Ursus shrugged his mammoth shoulders, sweat trickling down off his snout of a nose.

“How can you doubt it, Dr. Zaius, after the reports we have been receiving of strange manifestations in the Forbidden Zone? Manifestations which you, as Minister of Science, have been unable to fathom. Twelve of my scouts have vanished into thin air.”

“Eleven,” Zaius reminded him, with his fetish for exactitude.

Eleven. And the twelfth came back with incredible reports of huge walls of fire and strange earthquakes. His mind was shattered—undoubtedly by some un-Simian torture.”

“Inflicted by whom?”

“Who knows? but they live. Therefore they eat.”

“I still think you are being—hasty.”

“No,” Ursus snorted mightily. “Decisive!”

Dr. Zaius shook his head.

“Decisions come from weighing evidence. It is through evidence that a scientist arrives at the truth.”

“And a politician?”

“At expediency.”

For a long, crucial second, both apes regarded each other eye to eye. The steaming vapors swirled and eddied about them. General Ursus chuckled almost softly.

“Then let us discuss what is evident and what is expedient. What is evident is that by this overpopulation, we face famine. What is expedient is . . .”

“. . . that we should control it,” Dr. Zaius interjected quickly.

Ursus glared. His nostrils quivered.

“And be outnumbered by our enemies? I look to the day when not thousands but millions will march under the Ape banner.”

“Should we not wait until then, if we must invade?”

“And let our enemies invade us first?” Ursus wagged his mighty head. “I would sooner attack at my convenience than be forced to defend at theirs. We invade or we starve. It’s as simple as that.”

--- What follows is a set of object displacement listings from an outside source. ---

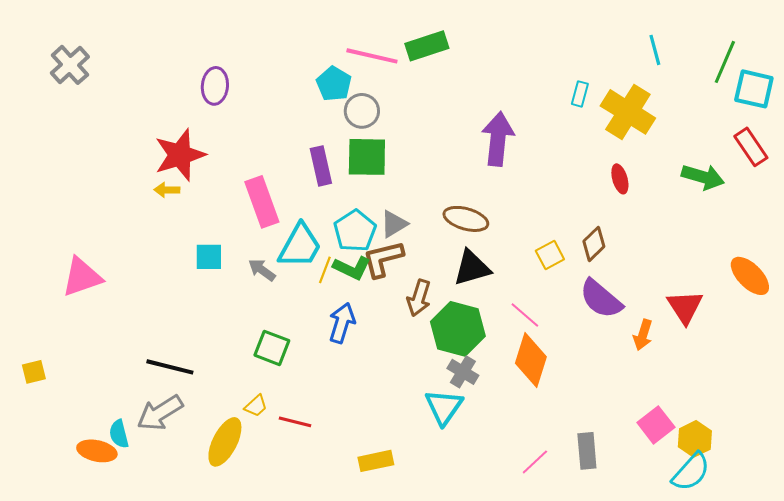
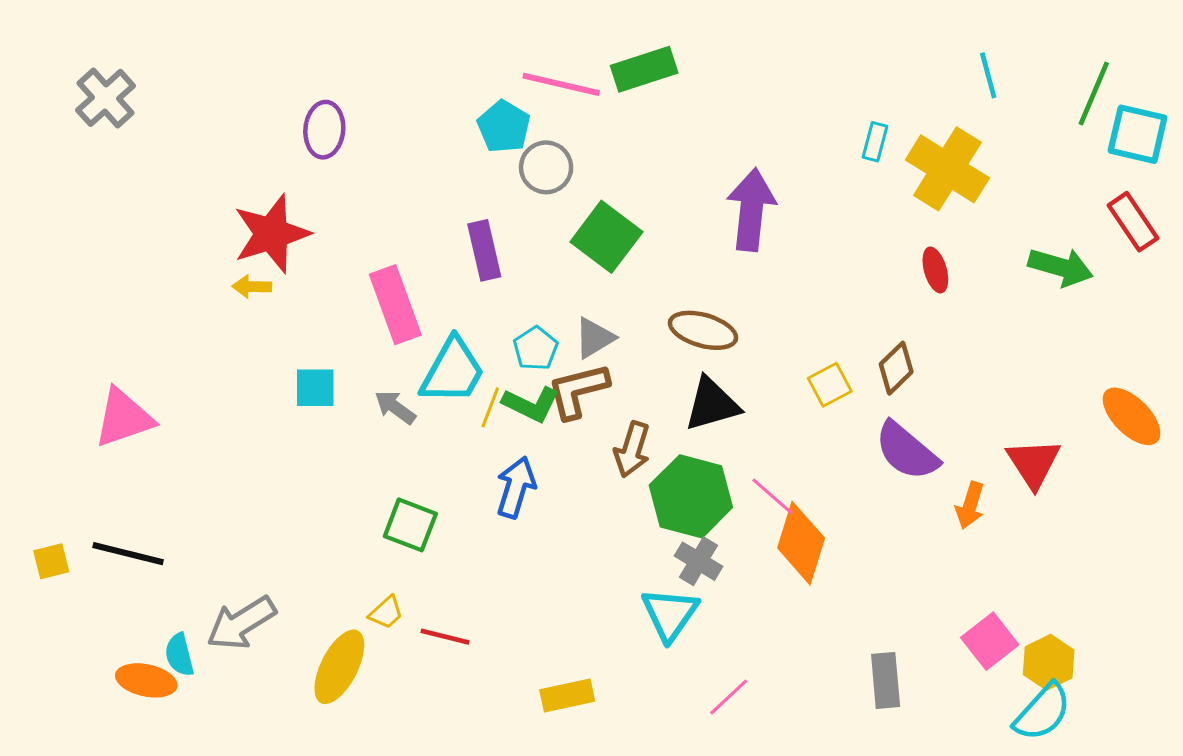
green square: (367, 157) -> (606, 237), moved, turned 36
cyan pentagon: (355, 231) -> (536, 348), size x0.7
pink line: (525, 315) -> (772, 496), moved
black line: (170, 367) -> (128, 554), moved
pink line: (535, 462) -> (729, 697), moved

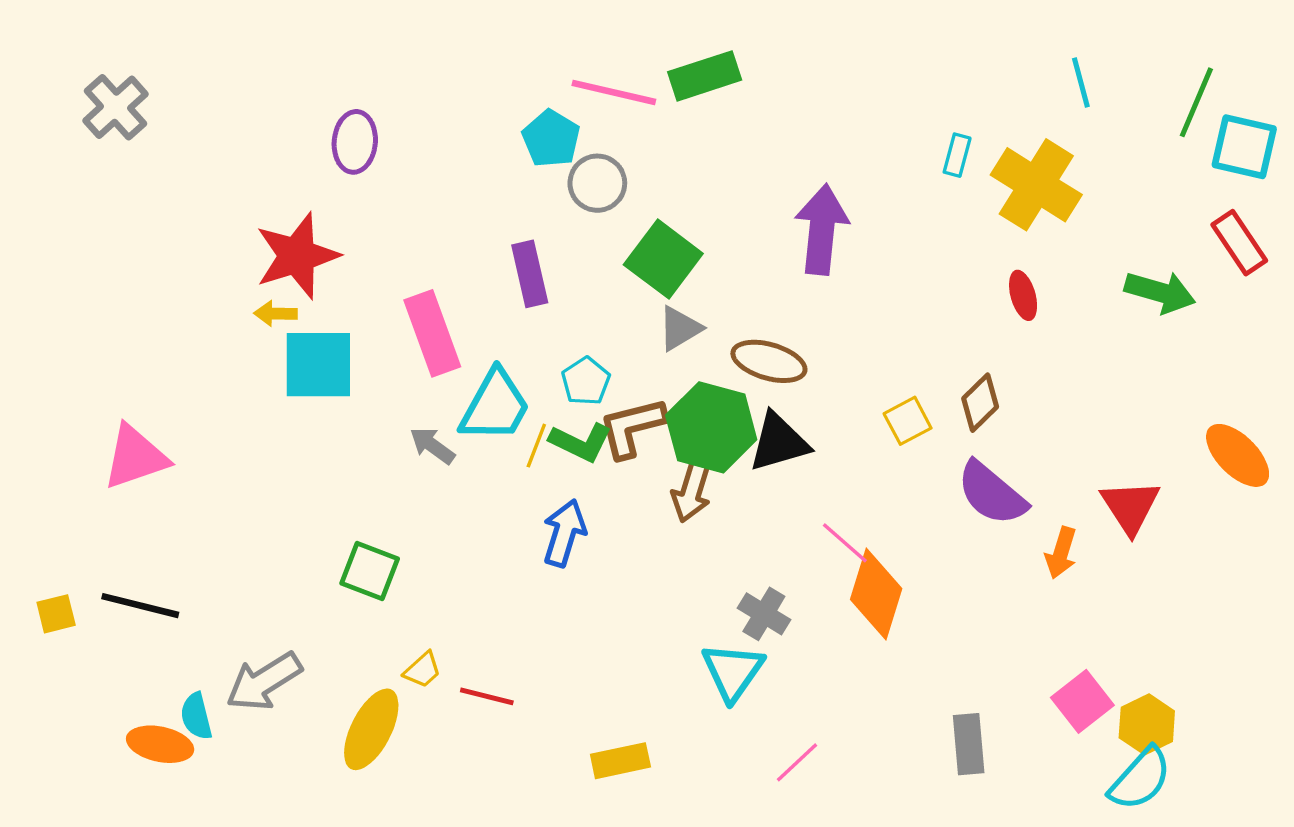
gray triangle: (594, 338) -> (680, 328), moved
cyan square: (315, 388) -> (318, 365), moved, size x1.6
green hexagon: (691, 496) -> (711, 427), moved
green square: (410, 525) -> (370, 571), moved

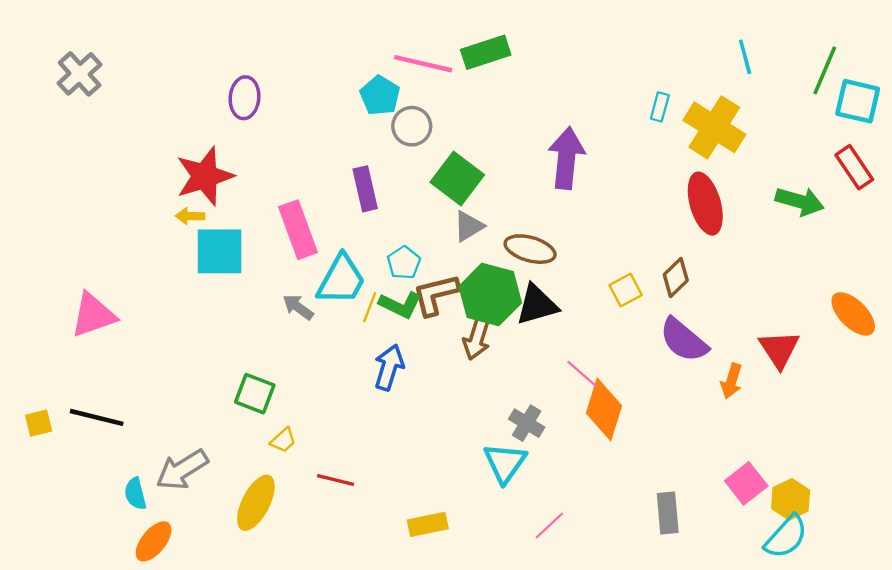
red ellipse: (1023, 295) -> (705, 204), size x1.8
yellow trapezoid: (422, 670) -> (283, 440), moved
orange ellipse: (160, 744) -> (154, 541), moved, turned -63

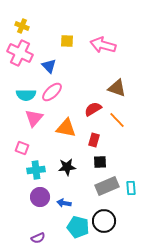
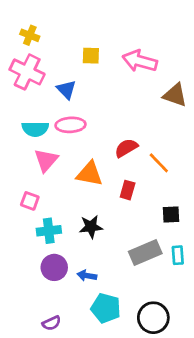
brown triangle: (117, 88) -> (175, 95), moved
pink ellipse: (52, 92) -> (71, 125), turned 40
black square: (100, 162) -> (171, 214), moved
black circle: (104, 221) -> (153, 318), moved

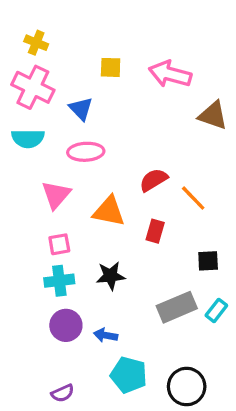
cyan semicircle: (35, 129) -> (28, 139), moved
pink square: (30, 201) -> (59, 244), moved, turned -30
cyan rectangle: (178, 255) -> (216, 310), turned 42

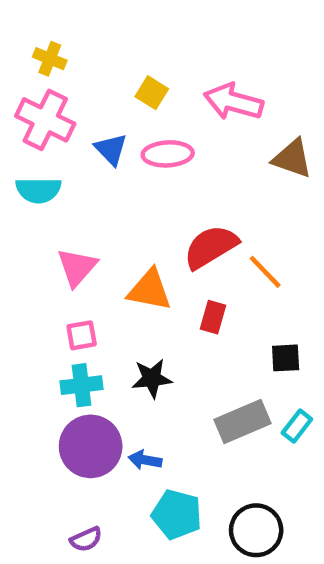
yellow square: (111, 67) -> (152, 93), turned 30
pink ellipse: (86, 152) -> (168, 154), moved
red semicircle: (154, 180) -> (211, 247), size x1.4
purple circle: (66, 325) -> (91, 446), size x1.4

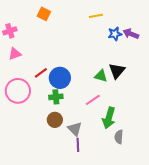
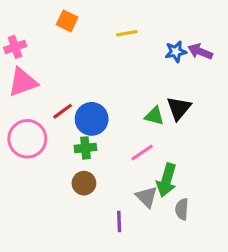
yellow line: (96, 16) -> (127, 33), moved
pink triangle: (15, 54) -> (23, 82), size x1.5
gray triangle: (75, 129) -> (147, 197), moved

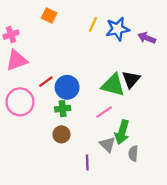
yellow line: (127, 33) -> (93, 24), turned -56
blue star: (176, 52) -> (118, 29), moved, size x1.5
green triangle: (154, 116) -> (113, 85), size x1.6

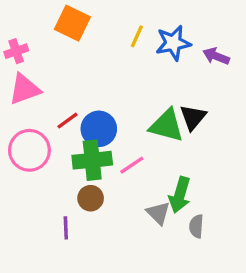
orange square: (49, 16) -> (72, 23), size x1.5
green cross: (63, 109) -> (92, 160), size x1.6
pink line: (104, 112) -> (132, 165), moved
purple line: (87, 162) -> (66, 228), moved

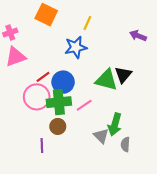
blue star: (173, 43) -> (76, 47), moved
pink circle: (29, 150) -> (37, 97), moved

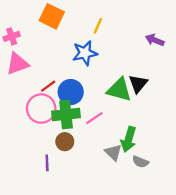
gray semicircle: (125, 144) -> (140, 162), turned -72

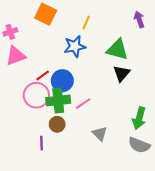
purple arrow: (155, 40) -> (139, 19), moved, turned 49
green triangle: (119, 90) -> (117, 50), moved
green arrow: (129, 139) -> (139, 118), moved
gray semicircle: (140, 162) -> (139, 145), moved, size x1.5

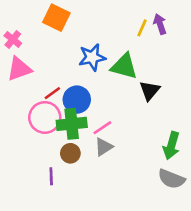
purple arrow: (139, 19) -> (160, 24), moved
yellow line: (86, 23) -> (142, 28), moved
pink cross: (10, 32) -> (13, 39), turned -32
green triangle: (117, 50) -> (124, 66), moved
gray triangle: (100, 134) -> (104, 147), moved, turned 42

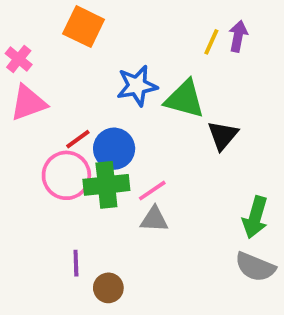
purple arrow: (160, 24) -> (238, 36), turned 30
gray triangle: (104, 147) -> (154, 219), turned 36
brown circle: (70, 153) -> (108, 288), moved

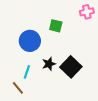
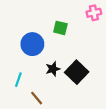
cyan line: (27, 72) -> (18, 80), moved
brown line: (18, 88) -> (37, 98), moved

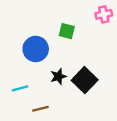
cyan line: (18, 80) -> (20, 88), turned 56
brown line: (37, 98) -> (40, 109), turned -64

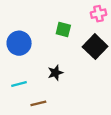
blue circle: (36, 49) -> (19, 43), moved
black square: (85, 80) -> (95, 47), moved

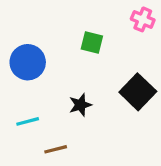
pink cross: (99, 14) -> (143, 19), turned 35
black square: (95, 47) -> (138, 92), moved

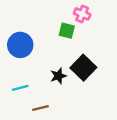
pink cross: (143, 19) -> (82, 14), moved
black square: (138, 92) -> (83, 68), moved

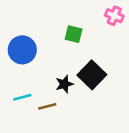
pink cross: (82, 14) -> (114, 16), moved
brown line: (40, 108) -> (47, 106), moved

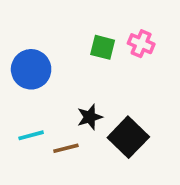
pink cross: (114, 16) -> (141, 44), moved
black square: (92, 75) -> (128, 137), moved

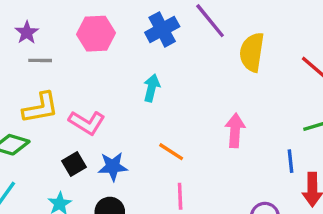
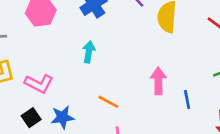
blue line: (290, 161) -> (187, 99), moved

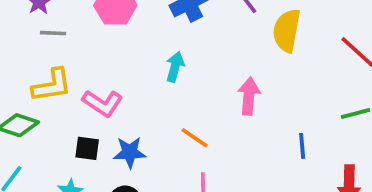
pink arrow: (158, 81) -> (249, 96), moved
black square: (31, 118) -> (87, 148), turned 36

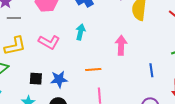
pink L-shape: (103, 103) -> (49, 42), moved
orange line: (195, 138) -> (93, 69), turned -35

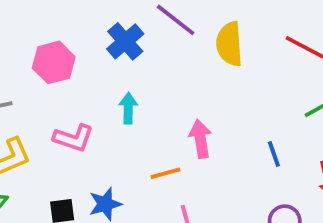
pink arrow: (121, 45) -> (200, 139), moved

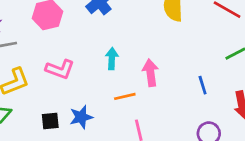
cyan arrow: (128, 108) -> (112, 59), moved

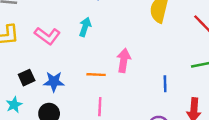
cyan arrow: (112, 59) -> (85, 27), moved
black square: (50, 121) -> (27, 78), turned -35

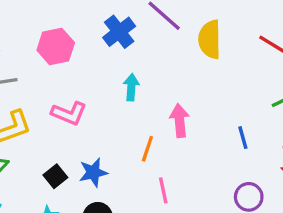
cyan arrow: (85, 27) -> (131, 87), moved
orange line: (96, 75) -> (147, 149), turned -60

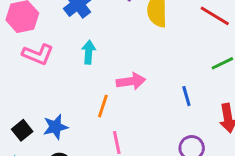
pink L-shape: (69, 113) -> (38, 54), moved
pink arrow: (180, 121) -> (131, 81), turned 88

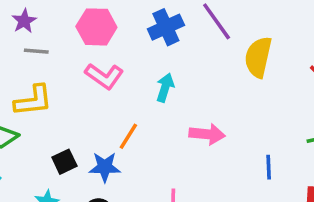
orange line: (103, 106) -> (128, 136), moved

“And as dangerous,” Zaius said slowly.

Ursus frowned at his gentle foe, barely concealing the wrathful scorn he felt for all thinkers such as the eminent doctor.

“What is more dangerous than famine?” he demanded, almost shouting. The little gorilla boy paused dumbly in his labors.

“The unknown,” Dr. Zaius said.

Steam rose and hissed over the hot rocks as the cold water hit them, seeming to fan the atmosphere with the import of Dr. Zaius’ warning.

General Ursus could only glare anew.

Words of wisdom.

Intellectual thin-skinnedness.

Psychological hogwash.

Cowardice. Anything to avoid direct action or confrontation! It was no more than he expected from the likes of Dr. Zaius.

5.

ZIRA AND CORNELIUS

En route from the dissatisfying public display of sentiment at the arena, Zira paused on the threshold of her home to give further vent to her chagrin. Cornelius, dutifully following behind her, allowed her to continue. He had learned a long time ago that in dealing with a female, a male has no recourse but to give her tongue free rein. Cornelius was a very intelligent young chimpanzee, as well as a scientist. He also set great store by Zira’s intellect—and heart.

Zira was still fuming in an undertone as they reached the front door of their habitat.

“If I had any sense of scientific purpose, Cornelius, I shouldn’t be cutting up the healthy heads of humans. I should be dissecting the diseased brains of gorillas to find out what went wrong.”